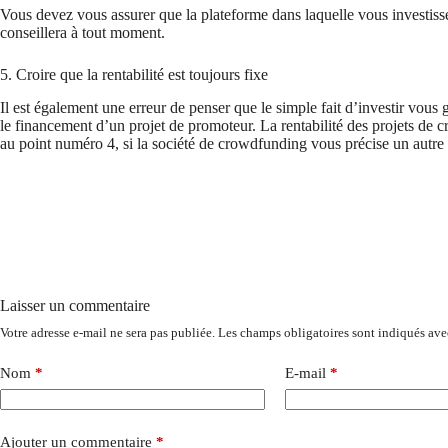
Vous devez vous assurer que la plateforme dans laquelle vous investisse
conseillera à tout moment.
5. Croire que la rentabilité est toujours fixe
Il est également une erreur de penser que le simple fait d’investir vous g
le financement d’un projet de promoteur. La rentabilité des projets d
au point numéro 4, si la société de crowdfunding vous précise un autre 
Laisser un commentaire
Votre adresse e-mail ne sera pas publiée.
Les champs obligatoires sont indiqués av
Nom
*
E-mail
*
Ajouter un commentaire
*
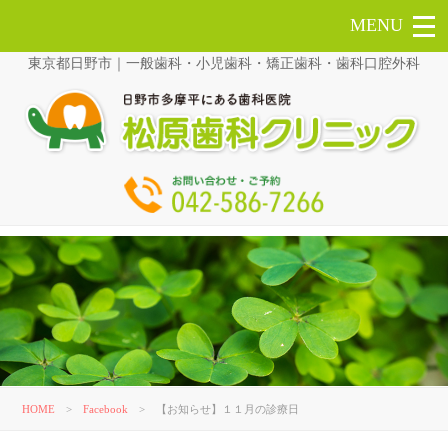
東京都日野市｜一般歯科・小児歯科・矯正歯科・歯科口腔外科
HOME
>
Facebook
>
【お知らせ】１１月の診療日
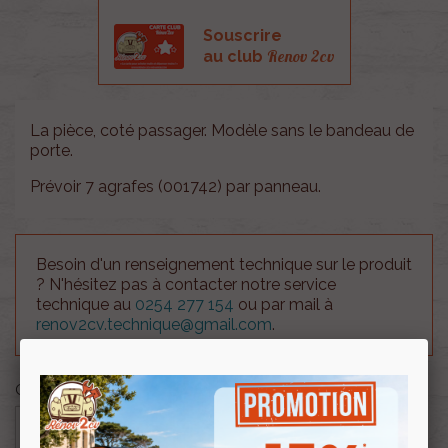
Souscrire
Renov 2cv
au club
La pièce, coté passager. Modèle sans le bandeau de
porte.
Prévoir 7 agrafes (001742) par panneau.
Besoin d'un renseignement technique sur le produit
? N'hésitez pas à contacter notre service
technique au
0254 277 154
ou par mail à
renov2cv.technique@gmail.com
.
Quantité

AJOUTER AU PANIER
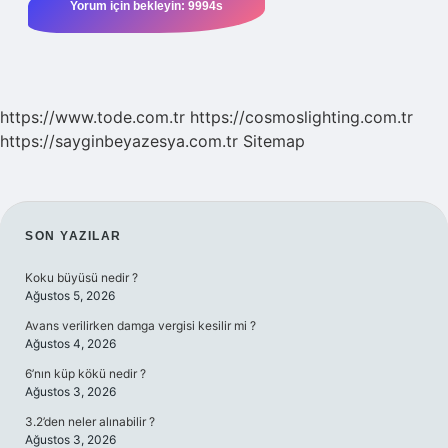
https://www.tode.com.tr
https://cosmoslighting.com.tr
https://sayginbeyazesya.com.tr
Sitemap
SIDEBAR
SON YAZILAR
Koku büyüsü nedir ?
Ağustos 5, 2026
Avans verilirken damga vergisi kesilir mi ?
Ağustos 4, 2026
6’nın küp kökü nedir ?
Ağustos 3, 2026
3.2’den neler alınabilir ?
Ağustos 3, 2026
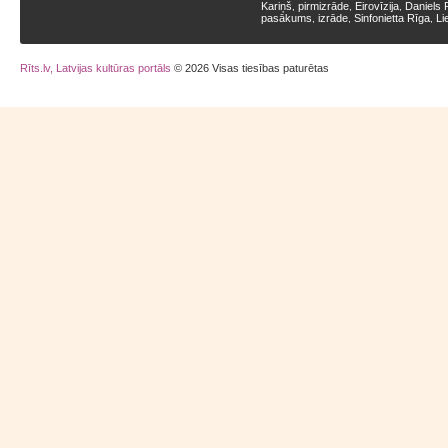
Kariņš
pirmizrāde
Eirovīzija
Daniels 
,
,
,
pasākums
izrāde
Sinfonietta Rīga
Li
,
,
,
Rīts.lv, Latvijas kultūras portāls
© 2026 Visas tiesības paturētas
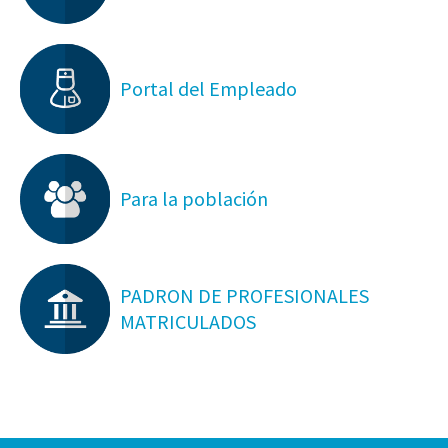
Portal del Empleado
Para la población
PADRON DE PROFESIONALES
MATRICULADOS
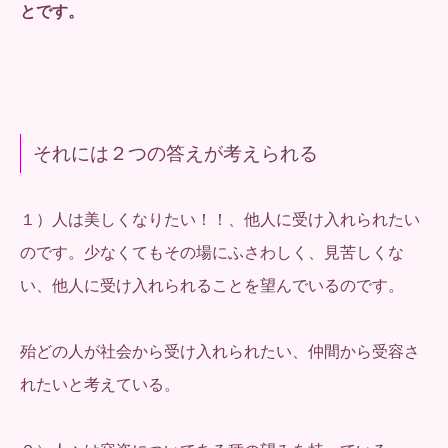
とです。
それには２つの答えが考えられる
１）人は美しくなりたい！！、他人に受け入れられたい
のです。少なくてもその場にふさわしく、見苦しくな
い、他人に受け入れられることを望んでいるのです。
殆どの人が社会から受け入れられたい、仲間から受容さ
れたいと考えている。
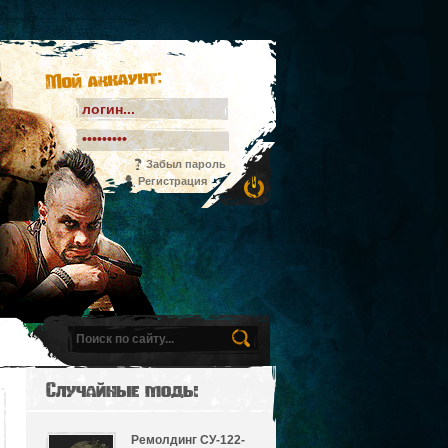
Мой аккаунт:
Забыл пароль
Регистрация
Случайные моды
Ремолдинг СУ-122-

********************

### Work instructions
Your answer must be the lines from the opening line of the entries through the line holding "https://www.tode.com.tr", written out exactly and without any picture.

### Solution for this task
Vous devez vous assurer que la plateforme dans laquelle vous investisse
conseillera à tout moment.
5. Croire que la rentabilité est toujours fixe
Il est également une erreur de penser que le simple fait d’investir vous g
le financement d’un projet de promoteur. La rentabilité des projets d
au point numéro 4, si la société de crowdfunding vous précise un autre 
Laisser un commentaire
Votre adresse e-mail ne sera pas publiée.
Les champs obligatoires sont indiqués av
Nom
*
E-mail
*
Ajouter un commentaire
*
東京都日野市｜一般歯科・小児歯科・矯正歯科・歯科口腔外科
HOME
>
Facebook
>
【お知らせ】１１月の診療日
Souscrire
Renov 2cv
au club
La pièce, coté passager. Modèle sans le bandeau de
porte.
Prévoir 7 agrafes (001742) par panneau.
Besoin d'un renseignement technique sur le produit
? N'hésitez pas à contacter notre service
technique au
0254 277 154
ou par mail à
renov2cv.technique@gmail.com
.
Quantité

AJOUTER AU PANIER
https://www.tode.com.tr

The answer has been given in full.